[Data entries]
BEGIN

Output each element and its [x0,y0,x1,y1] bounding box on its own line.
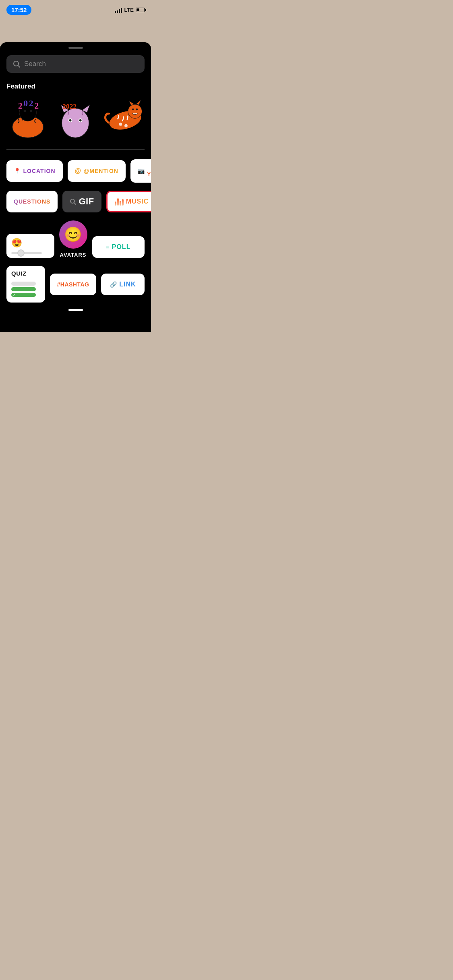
divider [6,149,145,150]
featured-sticker-2[interactable]: 2022 [54,97,97,141]
svg-marker-27 [136,100,141,105]
sticker-row-2: QUESTIONS GIF MUSIC [6,191,145,212]
at-icon: @ [75,167,81,175]
emoji-icon: 😍 [11,238,23,248]
svg-line-1 [18,66,20,67]
quiz-bars: ✓ [11,282,40,299]
location-label: LOCATION [23,168,56,174]
svg-point-17 [69,119,72,121]
svg-point-25 [136,108,138,110]
link-label: LINK [119,281,136,288]
music-label: MUSIC [126,198,149,205]
music-sticker-btn[interactable]: MUSIC [106,191,151,212]
battery-icon [136,8,145,12]
svg-text:2: 2 [29,99,33,108]
featured-stickers: 2 0 2 2 [6,97,145,141]
svg-line-31 [74,203,76,204]
emoji-slider-btn[interactable]: 😍 [6,234,54,258]
link-sticker-btn[interactable]: 🔗 LINK [101,274,145,295]
quiz-title-label: QUIZ [11,270,27,277]
svg-point-24 [132,108,134,110]
home-indicator [68,309,83,311]
svg-point-6 [24,110,26,112]
hashtag-label: #HASHTAG [57,281,89,288]
camera-icon: 📷 [138,168,145,174]
svg-text:2022: 2022 [63,103,77,110]
gif-sticker-btn[interactable]: GIF [62,191,101,212]
mention-label: @MENTION [84,168,118,174]
sticker-row-3: 😍 😊 AVATARS ≡ POLL [6,220,145,258]
background-peek [0,18,151,42]
sticker-row-1: 📍 LOCATION @ @MENTION 📷 ADD YOURS [6,159,145,183]
svg-point-29 [124,124,128,128]
lte-label: LTE [124,7,134,13]
gif-label: GIF [79,196,94,207]
signal-icon [115,7,122,13]
search-small-icon [70,198,76,205]
sheet-handle [68,47,83,49]
poll-label: POLL [112,243,131,251]
slider-thumb [17,249,25,257]
avatar-icon: 😊 [59,220,87,249]
link-icon: 🔗 [110,281,117,288]
search-placeholder: Search [24,60,46,68]
addyours-label: ADD YOURS [147,165,151,177]
avatars-label: AVATARS [60,252,87,258]
poll-icon: ≡ [106,244,110,250]
featured-sticker-3[interactable] [102,97,145,141]
search-bar[interactable]: Search [6,55,145,73]
svg-text:2: 2 [35,101,39,111]
status-bar: 17:52 LTE [0,0,151,18]
questions-label: QUESTIONS [14,198,50,205]
svg-text:0: 0 [24,99,28,108]
slider-track [11,252,42,254]
avatars-section[interactable]: 😊 AVATARS [59,220,87,258]
hashtag-sticker-btn[interactable]: #HASHTAG [50,274,97,295]
svg-point-28 [119,123,122,126]
mention-sticker-btn[interactable]: @ @MENTION [68,160,126,182]
svg-point-0 [14,61,19,66]
featured-sticker-1[interactable]: 2 0 2 2 [6,97,49,141]
featured-section: Featured 2 [6,82,145,141]
quiz-sticker-btn[interactable]: QUIZ ✓ [6,266,45,303]
location-pin-icon: 📍 [14,168,21,174]
search-icon [13,60,20,68]
sticker-picker-sheet: Search Featured [0,42,151,332]
featured-title: Featured [6,82,145,91]
poll-sticker-btn[interactable]: ≡ POLL [92,236,145,258]
svg-point-19 [79,119,82,121]
questions-sticker-btn[interactable]: QUESTIONS [6,191,58,212]
time: 17:52 [6,5,31,15]
sticker-row-4: QUIZ ✓ #HASHTAG 🔗 LINK [6,266,145,303]
svg-point-7 [30,110,32,112]
svg-text:2: 2 [18,101,23,111]
addyours-sticker-btn[interactable]: 📷 ADD YOURS [130,159,151,183]
music-bars-icon [115,198,124,206]
location-sticker-btn[interactable]: 📍 LOCATION [6,160,63,182]
sticker-grid: 📍 LOCATION @ @MENTION 📷 ADD YOURS QUESTI… [6,159,145,303]
status-icons: LTE [115,7,145,13]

END

**REQUIRED ACTION:**
Would you copy out the data exactly, leaving every picture out?

**RESULT OF THIS TASK:**
Output each element and its [x0,y0,x1,y1] bounding box on its own line.
divider [6,149,145,150]
featured-sticker-2[interactable]: 2022 [54,97,97,141]
svg-marker-27 [136,100,141,105]
sticker-row-2: QUESTIONS GIF MUSIC [6,191,145,212]
at-icon: @ [75,167,81,175]
emoji-icon: 😍 [11,238,23,248]
svg-line-1 [18,66,20,67]
quiz-bars: ✓ [11,282,40,299]
location-label: LOCATION [23,168,56,174]
svg-point-17 [69,119,72,121]
svg-point-25 [136,108,138,110]
link-label: LINK [119,281,136,288]
music-label: MUSIC [126,198,149,205]
music-sticker-btn[interactable]: MUSIC [106,191,151,212]
battery-icon [136,8,145,12]
svg-text:2: 2 [29,99,33,108]
featured-stickers: 2 0 2 2 [6,97,145,141]
svg-line-31 [74,203,76,204]
emoji-slider-btn[interactable]: 😍 [6,234,54,258]
link-sticker-btn[interactable]: 🔗 LINK [101,274,145,295]
quiz-title-label: QUIZ [11,270,27,277]
svg-point-24 [132,108,134,110]
home-indicator [68,309,83,311]
svg-point-6 [24,110,26,112]
hashtag-label: #HASHTAG [57,281,89,288]
camera-icon: 📷 [138,168,145,174]
svg-text:2022: 2022 [63,103,77,110]
gif-sticker-btn[interactable]: GIF [62,191,101,212]
mention-label: @MENTION [84,168,118,174]
sticker-row-3: 😍 😊 AVATARS ≡ POLL [6,220,145,258]
background-peek [0,18,151,42]
sticker-row-1: 📍 LOCATION @ @MENTION 📷 ADD YOURS [6,159,145,183]
svg-point-29 [124,124,128,128]
lte-label: LTE [124,7,134,13]
gif-label: GIF [79,196,94,207]
signal-icon [115,7,122,13]
search-small-icon [70,198,76,205]
sheet-handle [68,47,83,49]
poll-label: POLL [112,243,131,251]
slider-thumb [17,249,25,257]
avatar-icon: 😊 [59,220,87,249]
link-icon: 🔗 [110,281,117,288]
search-placeholder: Search [24,60,46,68]
addyours-label: ADD YOURS [147,165,151,177]
avatars-label: AVATARS [60,252,87,258]
poll-icon: ≡ [106,244,110,250]
featured-sticker-3[interactable] [102,97,145,141]
search-bar[interactable]: Search [6,55,145,73]
svg-text:2: 2 [35,101,39,111]
status-bar: 17:52 LTE [0,0,151,18]
questions-label: QUESTIONS [14,198,50,205]
svg-text:0: 0 [24,99,28,108]
slider-track [11,252,42,254]
avatars-section[interactable]: 😊 AVATARS [59,220,87,258]
hashtag-sticker-btn[interactable]: #HASHTAG [50,274,97,295]
svg-point-28 [119,123,122,126]
mention-sticker-btn[interactable]: @ @MENTION [68,160,126,182]
svg-point-0 [14,61,19,66]
featured-sticker-1[interactable]: 2 0 2 2 [6,97,49,141]
featured-section: Featured 2 [6,82,145,141]
quiz-sticker-btn[interactable]: QUIZ ✓ [6,266,45,303]
location-pin-icon: 📍 [14,168,21,174]
search-icon [13,60,20,68]
sticker-picker-sheet: Search Featured [0,42,151,332]
featured-title: Featured [6,82,145,91]
poll-sticker-btn[interactable]: ≡ POLL [92,236,145,258]
svg-point-19 [79,119,82,121]
questions-sticker-btn[interactable]: QUESTIONS [6,191,58,212]
time: 17:52 [6,5,31,15]
sticker-row-4: QUIZ ✓ #HASHTAG 🔗 LINK [6,266,145,303]
svg-point-7 [30,110,32,112]
svg-text:2: 2 [18,101,23,111]
addyours-sticker-btn[interactable]: 📷 ADD YOURS [130,159,151,183]
music-bars-icon [115,198,124,206]
location-sticker-btn[interactable]: 📍 LOCATION [6,160,63,182]
sticker-grid: 📍 LOCATION @ @MENTION 📷 ADD YOURS QUESTI… [6,159,145,303]
status-icons: LTE [115,7,145,13]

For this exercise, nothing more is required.